[Extracted page text data]
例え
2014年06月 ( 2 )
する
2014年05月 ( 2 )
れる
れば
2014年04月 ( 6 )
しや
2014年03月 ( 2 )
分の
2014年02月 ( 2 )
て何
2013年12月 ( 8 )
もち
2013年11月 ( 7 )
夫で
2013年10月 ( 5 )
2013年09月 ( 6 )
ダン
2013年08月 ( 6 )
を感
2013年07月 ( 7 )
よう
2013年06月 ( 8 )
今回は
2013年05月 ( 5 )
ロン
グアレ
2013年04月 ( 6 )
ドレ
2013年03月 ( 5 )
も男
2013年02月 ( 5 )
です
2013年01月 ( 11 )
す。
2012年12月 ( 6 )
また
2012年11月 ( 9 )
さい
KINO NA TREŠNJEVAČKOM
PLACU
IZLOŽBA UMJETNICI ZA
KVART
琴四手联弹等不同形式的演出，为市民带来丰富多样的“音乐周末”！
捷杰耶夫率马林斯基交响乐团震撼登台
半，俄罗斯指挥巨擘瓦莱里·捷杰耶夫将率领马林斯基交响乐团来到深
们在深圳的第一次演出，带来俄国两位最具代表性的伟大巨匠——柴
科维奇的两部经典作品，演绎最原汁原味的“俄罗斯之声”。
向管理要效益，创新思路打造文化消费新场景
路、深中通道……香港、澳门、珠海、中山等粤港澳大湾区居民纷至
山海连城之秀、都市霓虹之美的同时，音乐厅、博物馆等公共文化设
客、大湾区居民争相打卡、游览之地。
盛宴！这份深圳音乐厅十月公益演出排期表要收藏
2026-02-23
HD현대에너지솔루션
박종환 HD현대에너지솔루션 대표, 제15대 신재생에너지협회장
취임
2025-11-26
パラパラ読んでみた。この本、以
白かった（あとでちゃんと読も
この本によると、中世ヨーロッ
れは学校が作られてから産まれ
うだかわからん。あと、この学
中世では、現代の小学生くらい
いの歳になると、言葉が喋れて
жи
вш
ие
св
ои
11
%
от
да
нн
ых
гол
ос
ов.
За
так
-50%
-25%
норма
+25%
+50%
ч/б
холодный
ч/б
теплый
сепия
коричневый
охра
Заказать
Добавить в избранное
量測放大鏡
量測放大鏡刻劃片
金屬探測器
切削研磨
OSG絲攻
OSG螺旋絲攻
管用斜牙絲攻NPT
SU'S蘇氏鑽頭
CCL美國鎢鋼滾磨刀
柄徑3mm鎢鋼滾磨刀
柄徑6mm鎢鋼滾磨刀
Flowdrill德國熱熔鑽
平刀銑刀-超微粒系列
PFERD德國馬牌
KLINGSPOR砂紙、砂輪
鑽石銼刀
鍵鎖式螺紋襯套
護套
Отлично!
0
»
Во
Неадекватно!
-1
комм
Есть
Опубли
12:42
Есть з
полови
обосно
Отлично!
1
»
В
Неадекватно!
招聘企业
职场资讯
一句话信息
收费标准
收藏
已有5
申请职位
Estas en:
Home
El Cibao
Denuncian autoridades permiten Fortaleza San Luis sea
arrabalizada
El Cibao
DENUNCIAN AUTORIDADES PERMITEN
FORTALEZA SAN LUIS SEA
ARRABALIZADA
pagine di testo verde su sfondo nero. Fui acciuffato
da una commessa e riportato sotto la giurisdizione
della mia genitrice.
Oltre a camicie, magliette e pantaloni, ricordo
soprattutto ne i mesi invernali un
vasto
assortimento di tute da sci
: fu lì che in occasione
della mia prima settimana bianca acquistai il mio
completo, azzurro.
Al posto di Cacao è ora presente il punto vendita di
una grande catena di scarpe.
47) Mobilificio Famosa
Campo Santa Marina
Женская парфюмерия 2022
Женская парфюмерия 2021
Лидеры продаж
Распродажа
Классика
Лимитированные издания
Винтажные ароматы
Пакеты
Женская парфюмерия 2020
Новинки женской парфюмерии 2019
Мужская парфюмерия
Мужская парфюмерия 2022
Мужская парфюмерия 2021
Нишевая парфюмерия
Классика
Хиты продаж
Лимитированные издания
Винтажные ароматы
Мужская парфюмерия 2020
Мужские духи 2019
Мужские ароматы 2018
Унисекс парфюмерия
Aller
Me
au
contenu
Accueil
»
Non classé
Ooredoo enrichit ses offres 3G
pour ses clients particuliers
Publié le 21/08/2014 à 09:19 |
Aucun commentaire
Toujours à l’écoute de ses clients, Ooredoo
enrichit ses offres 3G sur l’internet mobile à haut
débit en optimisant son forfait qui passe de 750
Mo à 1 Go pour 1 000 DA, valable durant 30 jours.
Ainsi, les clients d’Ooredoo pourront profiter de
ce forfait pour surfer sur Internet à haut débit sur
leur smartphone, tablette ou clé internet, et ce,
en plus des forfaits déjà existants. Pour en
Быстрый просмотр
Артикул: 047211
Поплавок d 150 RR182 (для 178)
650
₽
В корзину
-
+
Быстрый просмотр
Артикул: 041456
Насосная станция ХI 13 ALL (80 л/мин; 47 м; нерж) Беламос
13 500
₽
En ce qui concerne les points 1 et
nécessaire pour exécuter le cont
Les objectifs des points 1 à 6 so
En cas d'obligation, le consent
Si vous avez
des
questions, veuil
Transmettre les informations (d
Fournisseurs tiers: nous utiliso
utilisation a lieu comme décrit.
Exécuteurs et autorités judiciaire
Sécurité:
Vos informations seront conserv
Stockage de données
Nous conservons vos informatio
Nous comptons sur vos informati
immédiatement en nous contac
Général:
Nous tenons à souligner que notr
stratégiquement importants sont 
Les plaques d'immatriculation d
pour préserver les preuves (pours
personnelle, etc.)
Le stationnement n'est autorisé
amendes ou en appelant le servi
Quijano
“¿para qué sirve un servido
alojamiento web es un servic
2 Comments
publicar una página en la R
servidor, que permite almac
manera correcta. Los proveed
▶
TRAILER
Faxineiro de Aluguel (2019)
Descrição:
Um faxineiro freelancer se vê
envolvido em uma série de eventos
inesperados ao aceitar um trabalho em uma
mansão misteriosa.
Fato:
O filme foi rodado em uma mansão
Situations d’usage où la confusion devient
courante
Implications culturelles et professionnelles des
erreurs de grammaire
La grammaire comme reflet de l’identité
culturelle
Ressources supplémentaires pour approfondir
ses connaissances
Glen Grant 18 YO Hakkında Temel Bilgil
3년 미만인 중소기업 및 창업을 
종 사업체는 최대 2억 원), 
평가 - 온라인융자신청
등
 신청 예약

== EXERCISE PROMPT ==
Return every line of the data unchanged.

== ANSWER SPACE ==
例え
2014年06月 ( 2 )
する
2014年05月 ( 2 )
れる
れば
2014年04月 ( 6 )
しや
2014年03月 ( 2 )
分の
2014年02月 ( 2 )
て何
2013年12月 ( 8 )
もち
2013年11月 ( 7 )
夫で
2013年10月 ( 5 )
2013年09月 ( 6 )
ダン
2013年08月 ( 6 )
を感
2013年07月 ( 7 )
よう
2013年06月 ( 8 )
今回は
2013年05月 ( 5 )
ロン
グアレ
2013年04月 ( 6 )
ドレ
2013年03月 ( 5 )
も男
2013年02月 ( 5 )
です
2013年01月 ( 11 )
す。
2012年12月 ( 6 )
また
2012年11月 ( 9 )
さい
KINO NA TREŠNJEVAČKOM
PLACU
IZLOŽBA UMJETNICI ZA
KVART
琴四手联弹等不同形式的演出，为市民带来丰富多样的“音乐周末”！
捷杰耶夫率马林斯基交响乐团震撼登台
半，俄罗斯指挥巨擘瓦莱里·捷杰耶夫将率领马林斯基交响乐团来到深
们在深圳的第一次演出，带来俄国两位最具代表性的伟大巨匠——柴
科维奇的两部经典作品，演绎最原汁原味的“俄罗斯之声”。
向管理要效益，创新思路打造文化消费新场景
路、深中通道……香港、澳门、珠海、中山等粤港澳大湾区居民纷至
山海连城之秀、都市霓虹之美的同时，音乐厅、博物馆等公共文化设
客、大湾区居民争相打卡、游览之地。
盛宴！这份深圳音乐厅十月公益演出排期表要收藏
2026-02-23
HD현대에너지솔루션
박종환 HD현대에너지솔루션 대표, 제15대 신재생에너지협회장
취임
2025-11-26
パラパラ読んでみた。この本、以
白かった（あとでちゃんと読も
この本によると、中世ヨーロッ
れは学校が作られてから産まれ
うだかわからん。あと、この学
中世では、現代の小学生くらい
いの歳になると、言葉が喋れて
жи
вш
ие
св
ои
11
%
от
да
нн
ых
гол
ос
ов.
За
так
-50%
-25%
норма
+25%
+50%
ч/б
холодный
ч/б
теплый
сепия
коричневый
охра
Заказать
Добавить в избранное
量測放大鏡
量測放大鏡刻劃片
金屬探測器
切削研磨
OSG絲攻
OSG螺旋絲攻
管用斜牙絲攻NPT
SU'S蘇氏鑽頭
CCL美國鎢鋼滾磨刀
柄徑3mm鎢鋼滾磨刀
柄徑6mm鎢鋼滾磨刀
Flowdrill德國熱熔鑽
平刀銑刀-超微粒系列
PFERD德國馬牌
KLINGSPOR砂紙、砂輪
鑽石銼刀
鍵鎖式螺紋襯套
護套
Отлично!
0
»
Во
Неадекватно!
-1
комм
Есть
Опубли
12:42
Есть з
полови
обосно
Отлично!
1
»
В
Неадекватно!
招聘企业
职场资讯
一句话信息
收费标准
收藏
已有5
申请职位
Estas en:
Home
El Cibao
Denuncian autoridades permiten Fortaleza San Luis sea
arrabalizada
El Cibao
DENUNCIAN AUTORIDADES PERMITEN
FORTALEZA SAN LUIS SEA
ARRABALIZADA
pagine di testo verde su sfondo nero. Fui acciuffato
da una commessa e riportato sotto la giurisdizione
della mia genitrice.
Oltre a camicie, magliette e pantaloni, ricordo
soprattutto ne i mesi invernali un
vasto
assortimento di tute da sci
: fu lì che in occasione
della mia prima settimana bianca acquistai il mio
completo, azzurro.
Al posto di Cacao è ora presente il punto vendita di
una grande catena di scarpe.
47) Mobilificio Famosa
Campo Santa Marina
Женская парфюмерия 2022
Женская парфюмерия 2021
Лидеры продаж
Распродажа
Классика
Лимитированные издания
Винтажные ароматы
Пакеты
Женская парфюмерия 2020
Новинки женской парфюмерии 2019
Мужская парфюмерия
Мужская парфюмерия 2022
Мужская парфюмерия 2021
Нишевая парфюмерия
Классика
Хиты продаж
Лимитированные издания
Винтажные ароматы
Мужская парфюмерия 2020
Мужские духи 2019
Мужские ароматы 2018
Унисекс парфюмерия
Aller
Me
au
contenu
Accueil
»
Non classé
Ooredoo enrichit ses offres 3G
pour ses clients particuliers
Publié le 21/08/2014 à 09:19 |
Aucun commentaire
Toujours à l’écoute de ses clients, Ooredoo
enrichit ses offres 3G sur l’internet mobile à haut
débit en optimisant son forfait qui passe de 750
Mo à 1 Go pour 1 000 DA, valable durant 30 jours.
Ainsi, les clients d’Ooredoo pourront profiter de
ce forfait pour surfer sur Internet à haut débit sur
leur smartphone, tablette ou clé internet, et ce,
en plus des forfaits déjà existants. Pour en
Быстрый просмотр
Артикул: 047211
Поплавок d 150 RR182 (для 178)
650
₽
В корзину
-
+
Быстрый просмотр
Артикул: 041456
Насосная станция ХI 13 ALL (80 л/мин; 47 м; нерж) Беламос
13 500
₽
En ce qui concerne les points 1 et
nécessaire pour exécuter le cont
Les objectifs des points 1 à 6 so
En cas d'obligation, le consent
Si vous avez
des
questions, veuil
Transmettre les informations (d
Fournisseurs tiers: nous utiliso
utilisation a lieu comme décrit.
Exécuteurs et autorités judiciaire
Sécurité:
Vos informations seront conserv
Stockage de données
Nous conservons vos informatio
Nous comptons sur vos informati
immédiatement en nous contac
Général:
Nous tenons à souligner que notr
stratégiquement importants sont 
Les plaques d'immatriculation d
pour préserver les preuves (pours
personnelle, etc.)
Le stationnement n'est autorisé
amendes ou en appelant le servi
Quijano
“¿para qué sirve un servido
alojamiento web es un servic
2 Comments
publicar una página en la R
servidor, que permite almac
manera correcta. Los proveed
▶
TRAILER
Faxineiro de Aluguel (2019)
Descrição:
Um faxineiro freelancer se vê
envolvido em uma série de eventos
inesperados ao aceitar um trabalho em uma
mansão misteriosa.
Fato:
O filme foi rodado em uma mansão
Situations d’usage où la confusion devient
courante
Implications culturelles et professionnelles des
erreurs de grammaire
La grammaire comme reflet de l’identité
culturelle
Ressources supplémentaires pour approfondir
ses connaissances
Glen Grant 18 YO Hakkında Temel Bilgil
3년 미만인 중소기업 및 창업을 
종 사업체는 최대 2억 원), 
평가 - 온라인융자신청
등
 신청 예약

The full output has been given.